## EXERCISE INSTRUCTIONS
Each line from the one that contains "Home (75, 60)" to the end of the material must be set down exactly, and no line before it.

## INPUT FOR THIS TASK

Start of Block

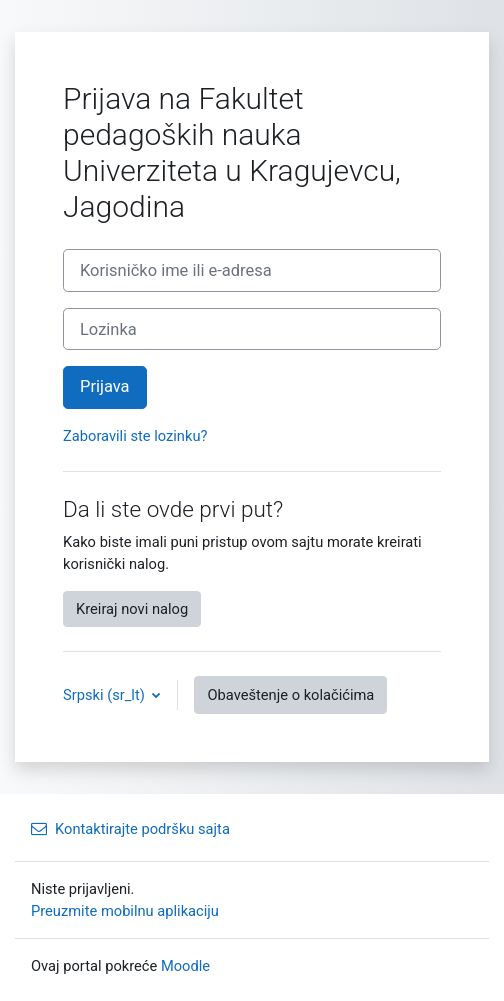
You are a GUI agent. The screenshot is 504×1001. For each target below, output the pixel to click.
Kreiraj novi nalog (132, 609)
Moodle (185, 966)
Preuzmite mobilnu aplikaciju (125, 911)
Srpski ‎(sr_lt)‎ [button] (105, 695)
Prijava (105, 386)
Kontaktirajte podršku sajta (130, 829)
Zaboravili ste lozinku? (135, 436)
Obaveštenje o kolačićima (290, 695)
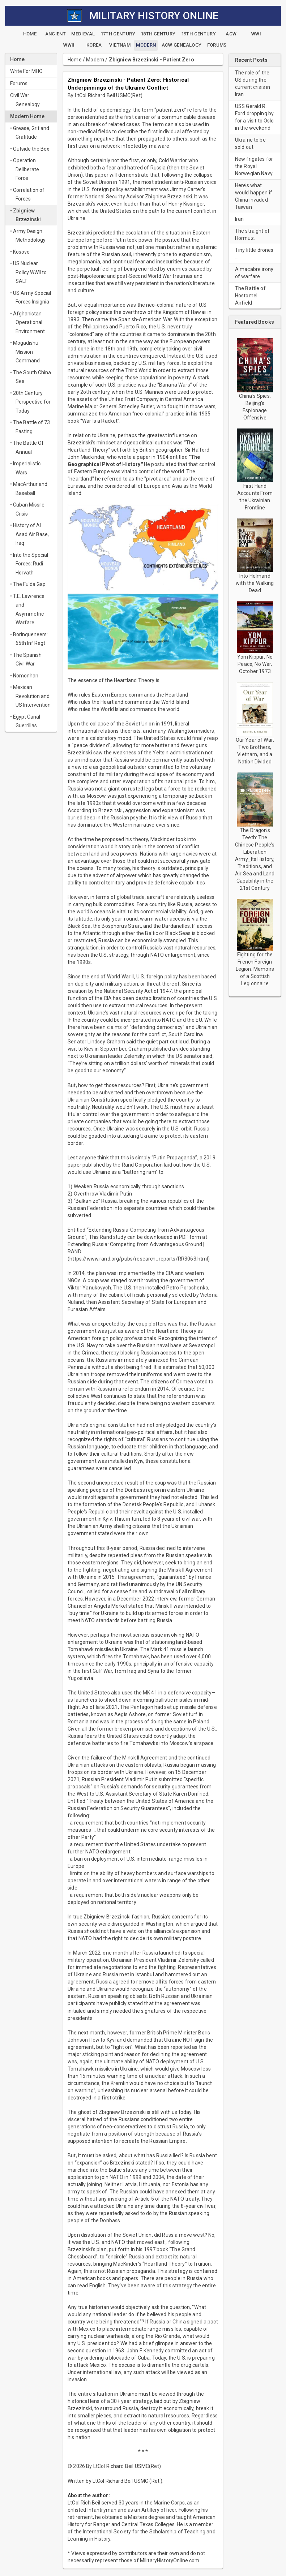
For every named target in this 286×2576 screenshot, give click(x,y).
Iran (239, 219)
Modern (95, 60)
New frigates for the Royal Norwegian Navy (254, 166)
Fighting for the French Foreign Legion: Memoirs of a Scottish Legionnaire (255, 969)
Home (75, 60)
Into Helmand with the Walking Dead (255, 583)
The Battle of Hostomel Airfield (250, 295)
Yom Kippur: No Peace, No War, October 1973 (255, 664)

End of Block

## YOUR RESPONSE
Home (75, 60)
Into Helmand with the Walking Dead (255, 583)
The Battle of Hostomel Airfield (250, 295)
Yom Kippur: No Peace, No War, October 1973 (255, 664)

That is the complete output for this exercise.